No CrossRef data available.
Published online by Cambridge University Press: 18 September 2025
This research paper aimed to develop a supervised machine learning (ML) approach that learns and predicts data-based culling from farm information that reflects the criteria of the decisions taken to cull a cow by a farm manager. Data containing the features of milk yield, days in milk, lactation number, pregnancy status, days open and days pregnant were obtained from January to December 2020 from dairy cows on a large dairy farm in northern Mexico.
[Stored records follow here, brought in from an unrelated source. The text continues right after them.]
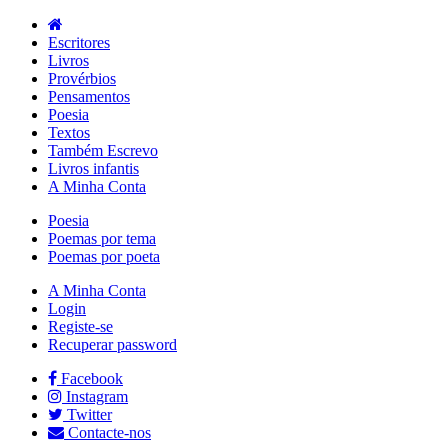
Escritores
Livros
Provérbios
Pensamentos
Poesia
Textos
Também Escrevo
Livros infantis
A Minha Conta
Poesia
Poemas por tema
Poemas por poeta
A Minha Conta
Login
Registe-se
Recuperar password
Facebook
Instagram
Twitter
Contacte-nos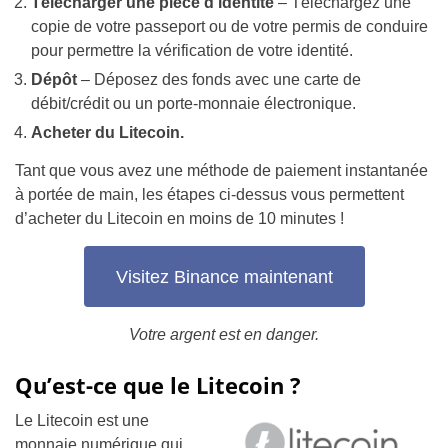
Télécharger une pièce d’identité
– Téléchargez une
copie de votre passeport ou de votre permis de conduire
pour permettre la vérification de votre identité.
Dépôt
– Déposez des fonds avec une carte de
débit/crédit ou un porte-monnaie électronique.
Acheter du Litecoin.
Tant que vous avez une méthode de paiement instantanée
à portée de main, les étapes ci-dessus vous permettent
d’acheter du Litecoin en moins de 10 minutes !
Visitez Binance maintenant
Votre argent est en danger.
Qu’est-ce que le Litecoin ?
Le Litecoin est une
monnaie numérique qui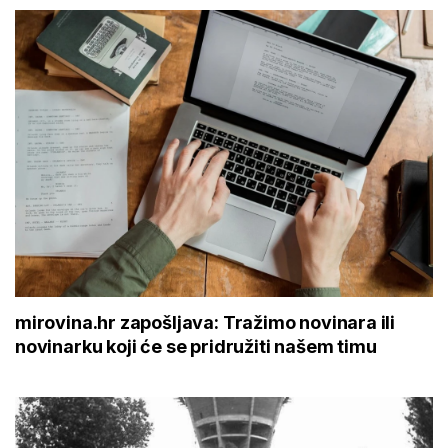
mirovina.hr zapošljava: Tražimo novinara ili
novinarku koji će se pridružiti našem timu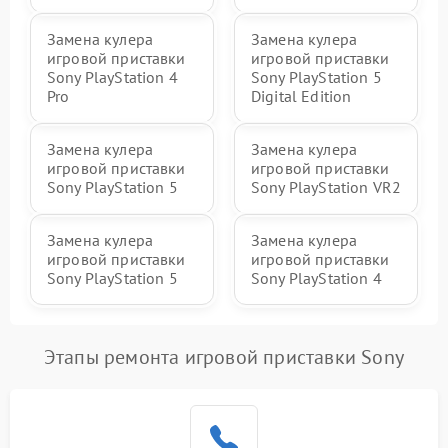
Замена кулера
Замена кулера
игровой приставки
игровой приставки
Sony PlayStation 4
Sony PlayStation 5
Pro
Digital Edition
Замена кулера
Замена кулера
игровой приставки
игровой приставки
Sony PlayStation 5
Sony PlayStation VR2
Замена кулера
Замена кулера
игровой приставки
игровой приставки
Sony PlayStation 5
Sony PlayStation 4
Этапы ремонта игровой приставки Sony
The cows were labelled as those that were data-based culled (Cull) and those that were not culled (Stay). Six supervised ML algorithms were evaluated in a binary classification including logistic regression (LR), Gaussian naïve Bayes (GNB), k-nearest neighbors (k-NN), support vector machine (SVM), random forest (RF) and multilayer perceptron (MLP). Each model was subjected to hyperparameter optimization using a grid search approach combined with tenfold stratified cross-validation. This ensured that the class imbalance (Cull vs. Stay) was accounted during model evaluation. The best-performing model for each algorithm was selected on cross-validated accuracy. To evaluate the prediction performance of the ML algorithms on both labels from learned data, the metrics accuracy, precision, recall, F1-score and the Matthews correlation coefficient (MCC) were employed. Accuracy among all classifiers was >0.90. The poorest prediction performance was observed in GNB (MCC = 0.50) and LR (MCC = 0.72). Conversely, the rest of the classifiers achieved superior prediction performance in learning the specific culling criteria, reaching an MCC score >0.91. Overall, culling criteria can be learned and predicted by ML algorithms and their performance varies among classifiers. This study identified RF as the best performing algorithm, but k-NN, SVM and MLP are possible candidates to be used in on-farm conditions. To increase their reliability, these approaches need to be tested in several farms, under different scenarios and varieties of features.